Every overthrown deep ball drew questions about his capabilities as a starter; every check-down pass highlighted a potential lack in confidence as a leader; every turnover left fans wondering whether Rudock was going to help the Wolverines win, or just keep the seat warm until a quarterback who could came along.
His coaches and teammates insisted Rudock was the man, while fans waited for it to show on the field. Many wondered if any of Michigan’s four other scholarship quarterbacks could do a better job.
That discussion was reignited on Oct. 31 when, after Rudock left the Minnesota game early due to a rib injury, redshirt freshman Wilton Speight stepped in and led the Wolverines to a comeback win.
Suddenly, with an uncertain timetable for returning from injury, Rudock’s legacy with Michigan was as uncertain as ever.
But as quickly as he came out, Rudock was back under center the next week against Rutgers. With seemingly no lingering pain from the injury, the senior breezed his way to a career-high 337 yards in the cushy 49-16 win.

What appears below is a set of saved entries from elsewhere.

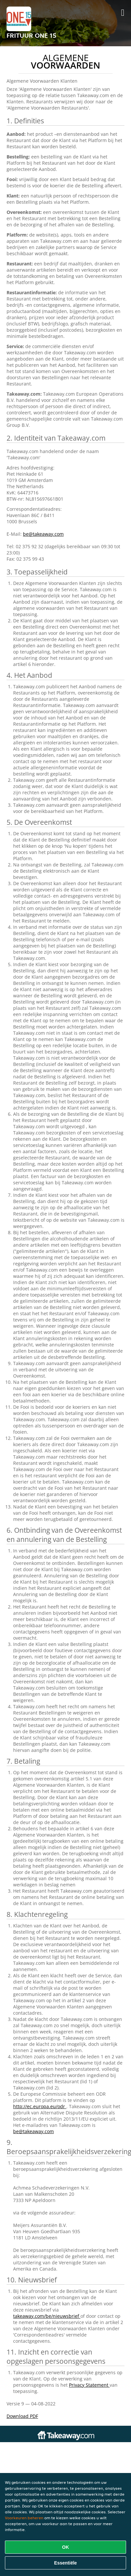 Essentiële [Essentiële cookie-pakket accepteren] (65, 2563)
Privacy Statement (89, 2385)
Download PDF (22, 2416)
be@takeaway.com (43, 534)
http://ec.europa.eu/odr (39, 2106)
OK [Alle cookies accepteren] (65, 2547)
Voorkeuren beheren (24, 2517)
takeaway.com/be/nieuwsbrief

But a week later, it became clear early on that Indiana wasn’t going to lie down like the Scarlet Knights. The Hoosiers found the holes in Michigan’s defense, previously the best in the country, and scored 41 points — 15 more than any other team this season. Indiana also found a way to stifle the Wolverines’ battered running game, holding their running backs to 82 yards in the game.
So that left the game in Rudock’s hands, and after hours of trying to make things work at Michigan, something clicked, and the quarterback put on another show.
Rudock added 64 yards of gutsy rushing yards to earn 504 yards of offense. He finally connected with redshirt junior wide receiver Jehu Chesson — who had been building a rapport with Rudock since helping him get a summer job and inviting him to play Monopoly in his apartment in June — on deep balls, guiding Chesson to a school record of four touchdown receptions to go with 207 receiving yards.
And most of all, Rudock showed that jumping through hoops to get the Michigan starting job paid off, leading a game-tying drive with two seconds left before capping off his night with two overtime touchdown drives to outpace Indiana for good.
“His throws were on target, our timing was good, he made it easy,” Chesson said. “He made it easy for us, and it’s hard to top what he did.”
Added Harbaugh: “It doesn’t matter what the situation is. He’s got ice water in his veins. It’s very impressive.”
So when Rudock sat before the media Saturday night and kept the same calm expression he always does, things were different than before.
Rudock had carried a lost team, kept Michigan’s Big Ten championship hopes alive, and made sure that his place in Michigan lore was the same as his play on the field — unflappable.